I took the medicine box of my roommate and took one medicine from every strip and mixed it with the phenol and some Harpic. I have no idea what will be the effect of this. To be on a safer side I also got a coke and a mentos. I mixed everything and made a solution. I drank it bottoms up. I also took the knife along with me, just in case if the drugs couldn’t do the trick. I was feeling dizziness and I slowly went to bed. I’m sure will wake up to a heaven or may be to hell. I hated people who do suicide and now I’m doing the same thing. I lost my consciousness and slowly I slept. I never knew suicide was silent. I could feel the bright light beams getting into my eyes like those supernatural movies I’ve seen. I’m near to death. I tried to smell death. It was cold and I could feel I’m loosing it.
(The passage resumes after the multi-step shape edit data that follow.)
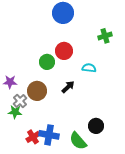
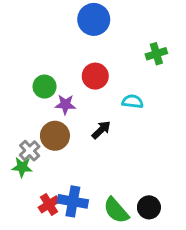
green circle: (47, 62) -> (45, 87), moved
purple star: (10, 82) -> (65, 104), moved
black circle: (96, 126) -> (149, 207), moved

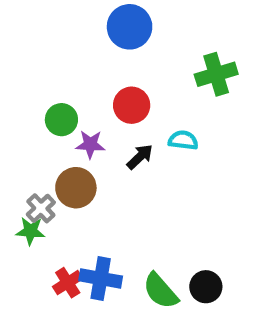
green cross: (156, 54) -> (216, 74), size x1.4
black arrow: (101, 130) -> (140, 157), moved

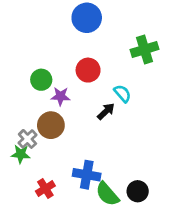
cyan semicircle: (183, 140) -> (122, 93), turned 42
black arrow: (140, 157) -> (106, 111), moved
blue cross: (101, 278) -> (87, 175), moved

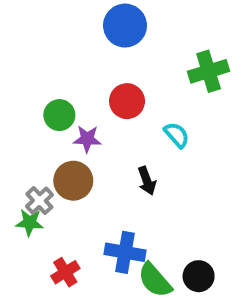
black arrow: (106, 111) -> (147, 181), moved, turned 114

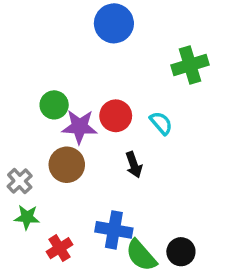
red circle: (127, 101) -> (116, 116), moved
purple star: (87, 139) -> (79, 127), size x1.4
gray cross: (39, 201) -> (20, 181), moved
green star: (30, 222) -> (27, 217), moved

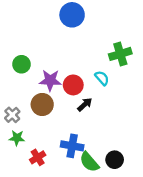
green cross: (190, 65) -> (120, 54), moved
green circle: (54, 105) -> (21, 64), moved
red circle: (116, 116) -> (73, 85), moved
black arrow: (134, 165) -> (85, 105), turned -112

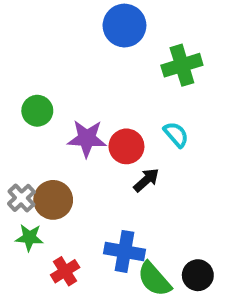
green cross: (120, 54) -> (182, 65), moved
brown circle: (42, 105) -> (53, 200), moved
I just don’t remember anything after that.

I woke up from my death. Things have not changed much. I’m still in my apartment on the 7th floor, Lower Parel, Mumbai. I looked back to my bed to see my dead body lying down on my bed. Oh! my God, there is no dead body. What the fuck, I’m still alive? It was paining like hell in my stomach and I had to literally run to toilet. I’ve got a loose motion. This was real shit. Now I know what you should be done if you are suffering from constipation.

I realized the fact that I’m not dead and I’m very much alive. Something interesting is happening to me now. I can listen to what people are thinking. That is a wonderful thing to have. It has its bad effect also. I never knew it till I experienced it myself. I enjoyed this power for 8 days. Those were the most miserable 8 days of my life. Wait for the next blog “A Guy who could hear your Mind” 

Friends please don't take things seriously. It is just a blog. I've used real life incidents, but I've no intentions to hurt anyone of you. I'm still happy that you guys are alive. You still can call me if u feel miserable anytime in future. I wish you never get those feelings again.